Frequently asked questions

Does turtle trading still work today?
The exact 1980s parameters are far better known now, and markets are more efficient, so blindly running the original numbers is unlikely to reproduce the original results. But the underlying approach of diversified trend following with volatility-based sizing is still used by managed-futures funds running billions of dollars. The principles have aged far better than the parameters.
Were the Turtle rules ever made public?
Yes. After years of leaks and disputes, the original rules were published openly, most completely in Curtis Faith's Way of the Turtle, which walks through the entries, exits, sizing, and pyramiding in full detail. We summarize them in our complete rules guide. The "secret system" has been public knowledge for two decades; the hard part was never the rules.
Who were the most successful Turtles?
Several Turtles went on to manage money professionally. Jerry Parker founded Chesapeake Capital, which grew into one of the larger trend-following firms. Others, including Liz Cheval, Paul Rabar, and Howard Seidler, also launched their own investment businesses. Curtis Faith, the youngest of the group, is reported to have earned over $30 million for Dennis while still in his early twenties.

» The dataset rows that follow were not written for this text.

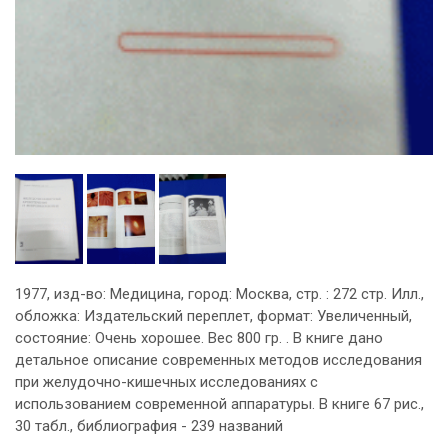
1977, изд-во: Медицина, город: Москва, стр. : 272 стр. Илл.,
обложка: Издательский переплет, формат: Увеличенный,
состояние: Очень хорошее. Вес 800 гр. . В книге дано
детальное описание современных методов исследования
при желудочно-кишечных исследованиях с
использованием современной аппаратуры. В книге 67 рис.,
30 табл., библиография - 239 названий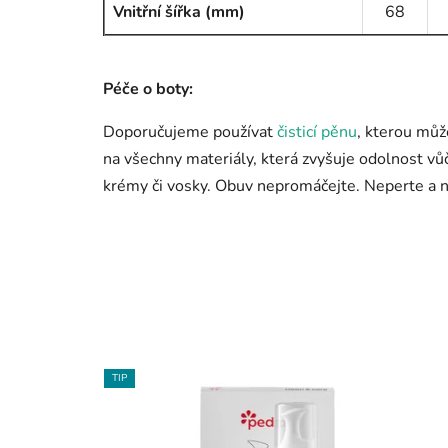
Vnitřní šířka (mm)
68
Péče o boty:
Doporučujeme používat
čisticí pěnu
, kterou můž
na všechny materiály, která zvyšuje odolnost vůč
krémy či vosky. Obuv nepromáčejte. Neperte a n
TIP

Can I trade the system with a small account?
The original program traded a large basket of futures markets, which requires substantial capital to do properly. Modern traders adapt the ideas to smaller accounts using ETFs, micro futures, or fewer markets, but diversification is a core part of why the system worked, and cutting it back changes the risk profile. The books above cover practical adaptations.
Is this site affiliated with Richard Dennis or the original Turtles?
No. TheTurtleTrader.com is an independent educational site. We summarize the publicly documented history of the experiment and point readers to the best published resources on it. We are not affiliated with Richard Dennis, William Eckhardt, any of the original Turtles, or turtletrader.com.
Is anything on this site financial advice?
No. Everything here is for education and historical interest only. Futures trading involves substantial risk of loss and is not suitable for everyone. Past performance, including the Turtles', is no guarantee of future results. Consult a licensed financial advisor before trading.